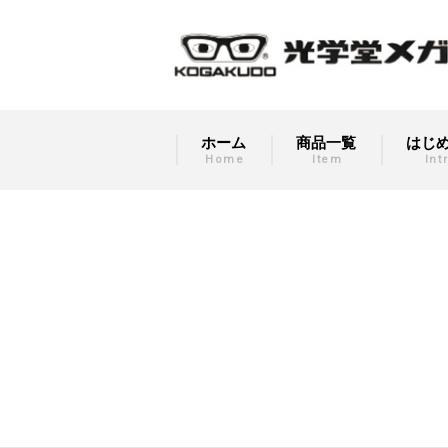
ホーム
商品一覧
はじ
Home
Item
Int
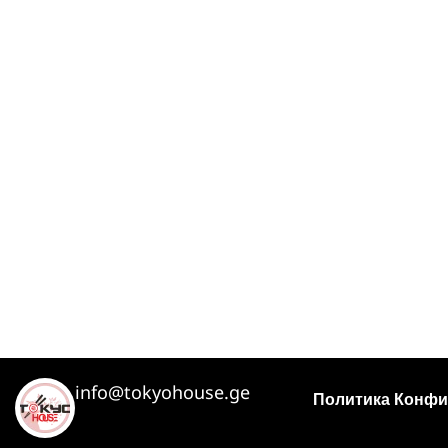
info@tokyohouse.ge
Политика Конфи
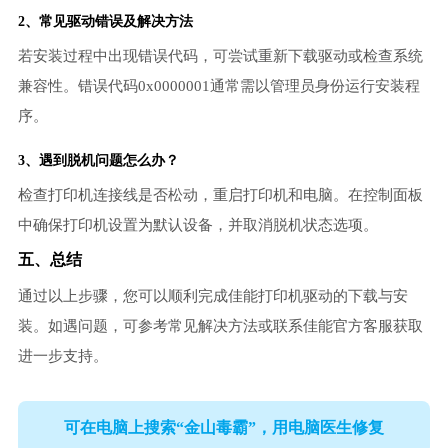
2、常见驱动错误及解决方法
若安装过程中出现错误代码，可尝试重新下载驱动或检查系统
兼容性。错误代码0x0000001通常需以管理员身份运行安装程
序。
3、遇到脱机问题怎么办？
检查打印机连接线是否松动，重启打印机和电脑。在控制面板
中确保打印机设置为默认设备，并取消脱机状态选项。
五、总结
通过以上步骤，您可以顺利完成佳能打印机驱动的下载与安
装。如遇问题，可参考常见解决方法或联系佳能官方客服获取
进一步支持。
可在电脑上搜索“金山毒霸”，用电脑医生修复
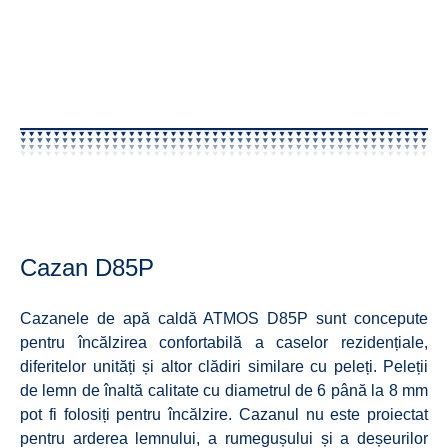
Cazan D85P
Cazanele de apă caldă ATMOS D85P sunt concepute
pentru încălzirea confortabilă a caselor rezidențiale,
diferitelor unități și altor clădiri similare cu peleți. Peleții
de lemn de înaltă calitate cu diametrul de 6 până la 8 mm
pot fi folosiți pentru încălzire. Cazanul nu este proiectat
pentru arderea lemnului, a rumegușului și a deșeurilor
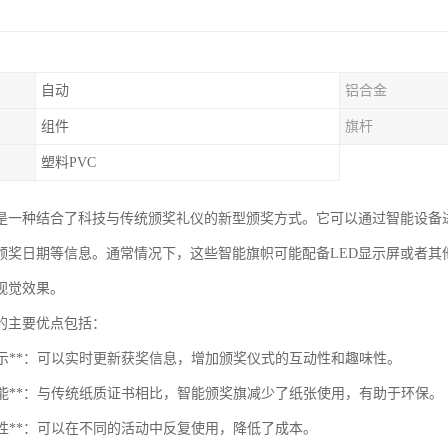
自动
铝合金
组件
旗杆
塑料PVC
是一种结合了科技与传统颁奖礼仪的新型颁奖方式。它可以通过智能设备
颁奖日期等信息。通常情况下，这些智能旗帜可能配备LED显示屏或者其
视觉效果。
的主要优点包括：
态展示**：可以实时更新获奖信息，增加颁奖仪式的互动性和趣味性。
保节能**：与传统纸质证书相比，智能颁奖旗减少了纸张使用，有助于环保。
功能性**：可以在不同的活动中反复使用，降低了成本。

◆ **About this exercise**
Drop the pictures and reproduce the rest of the data above exactly.

◆ **Reply to the task**
ホーム
商品一覧
はじ
Home
Item
Int
info@tokyohouse.ge
Политика Конфи
2、常见驱动错误及解决方法
若安装过程中出现错误代码，可尝试重新下载驱动或检查系统
兼容性。错误代码0x0000001通常需以管理员身份运行安装程
序。
3、遇到脱机问题怎么办？
检查打印机连接线是否松动，重启打印机和电脑。在控制面板
中确保打印机设置为默认设备，并取消脱机状态选项。
五、总结
通过以上步骤，您可以顺利完成佳能打印机驱动的下载与安
装。如遇问题，可参考常见解决方法或联系佳能官方客服获取
进一步支持。
可在电脑上搜索“金山毒霸”，用电脑医生修复
Cazan D85P
Cazanele de apă caldă ATMOS D85P sunt concepute
pentru încălzirea confortabilă a caselor rezidențiale,
diferitelor unități și altor clădiri similare cu peleți. Peleții
de lemn de înaltă calitate cu diametrul de 6 până la 8 mm
pot fi folosiți pentru încălzire. Cazanul nu este proiectat
pentru arderea lemnului, a rumegușului și a deșeurilor
自动
铝合金
组件
旗杆
塑料PVC
是一种结合了科技与传统颁奖礼仪的新型颁奖方式。它可以通过智能设备
颁奖日期等信息。通常情况下，这些智能旗帜可能配备LED显示屏或者其
视觉效果。
的主要优点包括：
态展示**：可以实时更新获奖信息，增加颁奖仪式的互动性和趣味性。
保节能**：与传统纸质证书相比，智能颁奖旗减少了纸张使用，有助于环保。
功能性**：可以在不同的活动中反复使用，降低了成本。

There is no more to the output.